I am still left with a difficult to express feeling of
dissatifaction at this process.

Plese try to see it from the point of view of
someone who it not a expert at Python:

... [explains his POV]

i more or less completely agree with you, IOW i'd like izip
to change, too. but there are two problems that you haven't
mentioned. first is that, in the case of izip, it is not clear
how it should be fixed and if such a change does not naturally
fit an API it is difficult to incorporate. personally i think
i like the keyword version ("izip(*args, sentinel=None)") best,
but the .rest-method version is appealing too...

second (and i think this is the reason for the use-case search)
is that someone has to do it. that means implement it and fix
the docs, add a test-case and such stuff. if there are not many
use-cases the effort to do so might not be worthwhile.

that means if someone (you?) steps forward with a patch that does
this, it would dramatically increase the chance of a change ;).

--
David.

Jan 12 '06 #18

Raymond Hettinger

[David Murmann]

i'd like izip
to change, too.
The zip() function, introduced in Py2.0, was popular and broadly
useful. The izip() function is a zip() substitute with better memory
utilization yet almost identical in how it is used. It is bugfree,
successful, fast, and won't change.

The map() function, introduced shortly after the transistor was
invented, incorporates an option that functions like zip() but fills-in
missing values and won't truncate. It probably seemed like a good idea
at the time, but AFAICT no one uses it (Alex once as a newbie; Strakt
once; me never; the standard library never; etc).

So, the question is not whether non-truncating fill-in will be
available. Afterall, we've already got one: map(None, it1, it2).
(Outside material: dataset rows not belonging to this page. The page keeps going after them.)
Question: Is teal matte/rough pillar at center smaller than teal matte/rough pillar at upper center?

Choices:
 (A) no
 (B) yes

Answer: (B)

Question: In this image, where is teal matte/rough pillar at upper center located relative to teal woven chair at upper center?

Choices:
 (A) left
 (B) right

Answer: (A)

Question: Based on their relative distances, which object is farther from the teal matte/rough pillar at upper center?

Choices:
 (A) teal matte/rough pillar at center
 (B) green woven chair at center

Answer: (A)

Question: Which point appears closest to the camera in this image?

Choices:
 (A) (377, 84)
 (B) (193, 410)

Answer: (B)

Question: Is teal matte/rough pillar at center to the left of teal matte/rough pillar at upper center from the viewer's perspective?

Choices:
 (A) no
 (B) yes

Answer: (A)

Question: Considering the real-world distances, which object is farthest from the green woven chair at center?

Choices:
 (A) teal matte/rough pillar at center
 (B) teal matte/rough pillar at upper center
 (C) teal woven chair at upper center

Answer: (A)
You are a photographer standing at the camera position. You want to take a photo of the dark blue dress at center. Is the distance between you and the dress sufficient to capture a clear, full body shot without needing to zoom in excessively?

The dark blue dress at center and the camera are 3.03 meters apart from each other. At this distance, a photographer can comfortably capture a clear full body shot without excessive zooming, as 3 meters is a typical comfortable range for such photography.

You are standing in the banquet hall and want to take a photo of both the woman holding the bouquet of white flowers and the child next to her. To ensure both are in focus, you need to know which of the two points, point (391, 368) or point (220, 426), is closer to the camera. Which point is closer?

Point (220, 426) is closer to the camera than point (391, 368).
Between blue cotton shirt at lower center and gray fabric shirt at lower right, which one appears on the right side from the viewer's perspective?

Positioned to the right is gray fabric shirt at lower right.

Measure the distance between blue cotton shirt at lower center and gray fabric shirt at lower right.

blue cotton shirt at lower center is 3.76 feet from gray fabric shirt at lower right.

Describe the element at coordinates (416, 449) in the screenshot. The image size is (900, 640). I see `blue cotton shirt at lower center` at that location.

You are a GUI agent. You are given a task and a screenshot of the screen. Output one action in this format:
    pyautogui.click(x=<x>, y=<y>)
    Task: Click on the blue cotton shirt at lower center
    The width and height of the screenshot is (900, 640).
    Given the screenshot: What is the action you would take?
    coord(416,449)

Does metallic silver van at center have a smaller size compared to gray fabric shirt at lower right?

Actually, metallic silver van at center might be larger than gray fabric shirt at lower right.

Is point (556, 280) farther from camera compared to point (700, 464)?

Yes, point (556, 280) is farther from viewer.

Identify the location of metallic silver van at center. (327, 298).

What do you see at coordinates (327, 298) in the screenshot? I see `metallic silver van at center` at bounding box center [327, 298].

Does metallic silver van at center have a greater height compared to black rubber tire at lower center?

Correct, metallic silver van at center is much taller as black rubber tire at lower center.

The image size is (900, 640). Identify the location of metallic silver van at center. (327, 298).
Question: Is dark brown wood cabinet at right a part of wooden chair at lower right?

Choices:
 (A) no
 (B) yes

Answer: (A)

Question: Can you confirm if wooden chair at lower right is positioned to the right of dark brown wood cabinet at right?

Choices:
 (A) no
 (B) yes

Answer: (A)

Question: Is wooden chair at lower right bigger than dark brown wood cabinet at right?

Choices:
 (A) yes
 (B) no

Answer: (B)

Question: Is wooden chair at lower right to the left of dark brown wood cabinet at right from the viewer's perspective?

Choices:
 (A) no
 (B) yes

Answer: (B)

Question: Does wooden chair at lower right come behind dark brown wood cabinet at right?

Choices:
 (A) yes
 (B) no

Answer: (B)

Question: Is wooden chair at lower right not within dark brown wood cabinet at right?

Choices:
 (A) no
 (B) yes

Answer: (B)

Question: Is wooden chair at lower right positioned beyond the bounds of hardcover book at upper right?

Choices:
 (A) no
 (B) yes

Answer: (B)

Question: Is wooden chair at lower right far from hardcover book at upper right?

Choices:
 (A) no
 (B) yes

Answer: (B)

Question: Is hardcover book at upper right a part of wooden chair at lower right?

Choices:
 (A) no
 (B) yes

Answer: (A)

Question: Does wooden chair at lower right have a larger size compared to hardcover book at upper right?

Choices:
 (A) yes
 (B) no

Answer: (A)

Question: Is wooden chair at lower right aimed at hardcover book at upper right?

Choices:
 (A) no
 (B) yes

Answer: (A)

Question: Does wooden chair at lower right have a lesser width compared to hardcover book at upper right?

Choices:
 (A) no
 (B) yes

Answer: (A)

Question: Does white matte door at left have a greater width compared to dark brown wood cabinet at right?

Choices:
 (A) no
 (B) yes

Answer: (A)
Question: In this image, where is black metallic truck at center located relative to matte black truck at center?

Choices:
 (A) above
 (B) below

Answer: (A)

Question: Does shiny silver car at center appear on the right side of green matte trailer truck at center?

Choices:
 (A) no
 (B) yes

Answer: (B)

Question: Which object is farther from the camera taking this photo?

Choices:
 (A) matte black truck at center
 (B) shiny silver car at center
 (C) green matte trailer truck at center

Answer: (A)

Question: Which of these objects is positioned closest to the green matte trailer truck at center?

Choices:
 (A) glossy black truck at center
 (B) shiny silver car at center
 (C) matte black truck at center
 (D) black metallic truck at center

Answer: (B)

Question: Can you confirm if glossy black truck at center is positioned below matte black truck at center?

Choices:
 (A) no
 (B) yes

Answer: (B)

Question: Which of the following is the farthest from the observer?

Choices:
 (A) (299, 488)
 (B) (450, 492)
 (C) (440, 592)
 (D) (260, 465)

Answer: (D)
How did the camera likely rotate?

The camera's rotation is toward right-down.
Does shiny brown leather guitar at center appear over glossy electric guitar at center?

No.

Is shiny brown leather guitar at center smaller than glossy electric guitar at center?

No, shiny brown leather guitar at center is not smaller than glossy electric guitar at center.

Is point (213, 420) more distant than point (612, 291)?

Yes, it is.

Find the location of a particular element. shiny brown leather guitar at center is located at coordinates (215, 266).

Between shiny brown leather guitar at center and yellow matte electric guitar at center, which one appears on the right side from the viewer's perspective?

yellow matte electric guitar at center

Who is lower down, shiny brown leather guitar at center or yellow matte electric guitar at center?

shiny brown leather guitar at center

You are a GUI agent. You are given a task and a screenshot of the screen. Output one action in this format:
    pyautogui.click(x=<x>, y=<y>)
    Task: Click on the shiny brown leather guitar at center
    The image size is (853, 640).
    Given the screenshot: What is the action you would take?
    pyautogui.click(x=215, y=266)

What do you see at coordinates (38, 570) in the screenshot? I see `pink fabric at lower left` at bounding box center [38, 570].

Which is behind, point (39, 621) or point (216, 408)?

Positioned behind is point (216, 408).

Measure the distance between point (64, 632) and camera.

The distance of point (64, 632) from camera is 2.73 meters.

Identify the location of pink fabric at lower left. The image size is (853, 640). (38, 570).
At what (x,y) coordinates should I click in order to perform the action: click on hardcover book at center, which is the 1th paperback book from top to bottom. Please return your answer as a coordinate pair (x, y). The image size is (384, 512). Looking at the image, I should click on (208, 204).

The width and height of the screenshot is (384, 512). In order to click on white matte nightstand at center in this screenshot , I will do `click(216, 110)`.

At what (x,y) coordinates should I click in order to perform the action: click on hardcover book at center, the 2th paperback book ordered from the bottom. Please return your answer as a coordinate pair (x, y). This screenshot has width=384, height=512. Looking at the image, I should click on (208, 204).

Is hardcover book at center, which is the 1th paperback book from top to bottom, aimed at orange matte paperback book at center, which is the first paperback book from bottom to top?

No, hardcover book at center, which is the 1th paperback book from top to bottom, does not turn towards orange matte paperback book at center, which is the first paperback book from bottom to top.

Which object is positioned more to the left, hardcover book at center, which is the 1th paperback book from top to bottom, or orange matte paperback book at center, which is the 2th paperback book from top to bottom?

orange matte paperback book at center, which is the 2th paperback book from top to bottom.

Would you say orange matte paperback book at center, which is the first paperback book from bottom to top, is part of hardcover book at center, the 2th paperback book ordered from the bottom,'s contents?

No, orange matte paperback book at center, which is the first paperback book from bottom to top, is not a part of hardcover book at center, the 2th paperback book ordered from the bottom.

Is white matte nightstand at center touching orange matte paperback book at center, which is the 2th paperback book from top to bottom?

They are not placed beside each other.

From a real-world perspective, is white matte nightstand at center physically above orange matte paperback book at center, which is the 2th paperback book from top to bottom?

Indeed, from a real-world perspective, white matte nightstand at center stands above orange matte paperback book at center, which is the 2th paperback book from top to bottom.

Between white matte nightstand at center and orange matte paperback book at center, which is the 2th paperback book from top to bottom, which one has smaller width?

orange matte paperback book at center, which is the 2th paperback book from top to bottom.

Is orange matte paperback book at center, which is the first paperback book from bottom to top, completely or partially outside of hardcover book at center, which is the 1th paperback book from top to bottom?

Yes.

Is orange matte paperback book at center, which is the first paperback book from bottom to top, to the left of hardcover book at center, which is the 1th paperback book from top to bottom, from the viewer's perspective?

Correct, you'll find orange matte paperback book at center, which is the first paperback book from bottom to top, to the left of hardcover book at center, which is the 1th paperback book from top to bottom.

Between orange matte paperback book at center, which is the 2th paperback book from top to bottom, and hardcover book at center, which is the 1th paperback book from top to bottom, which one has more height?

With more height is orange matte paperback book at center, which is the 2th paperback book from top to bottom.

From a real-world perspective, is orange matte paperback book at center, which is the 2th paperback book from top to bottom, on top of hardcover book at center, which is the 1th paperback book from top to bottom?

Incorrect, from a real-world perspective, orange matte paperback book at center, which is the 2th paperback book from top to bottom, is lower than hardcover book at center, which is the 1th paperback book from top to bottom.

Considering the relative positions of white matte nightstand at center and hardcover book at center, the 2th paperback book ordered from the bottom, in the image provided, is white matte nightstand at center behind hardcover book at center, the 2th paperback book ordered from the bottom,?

Instead, the question is whether to introduce another substantially
identical function with improved memory utilization and a specifiable
fill-in value. But, why would you offer a slightly improved variant of
something that doesn't get used?

Put another way: If you don't use map(None, it1, it2), then you're
going to have a hard time explaining why you need
itertools.izip_longest(it1, it2).
second (and i think this is the reason for the use-case search)
is that someone has to do it. that means implement it and fix
the docs, add a test-case and such stuff. if there are not many
use-cases the effort to do so might not be worthwhile.

In this case, the coding and testing are easy. So that's not the
problem. The real issue is the clutter factor from introducing new
functions if they're not going to be used, if they don't have good use
cases, and if there are better ways to approach most problems.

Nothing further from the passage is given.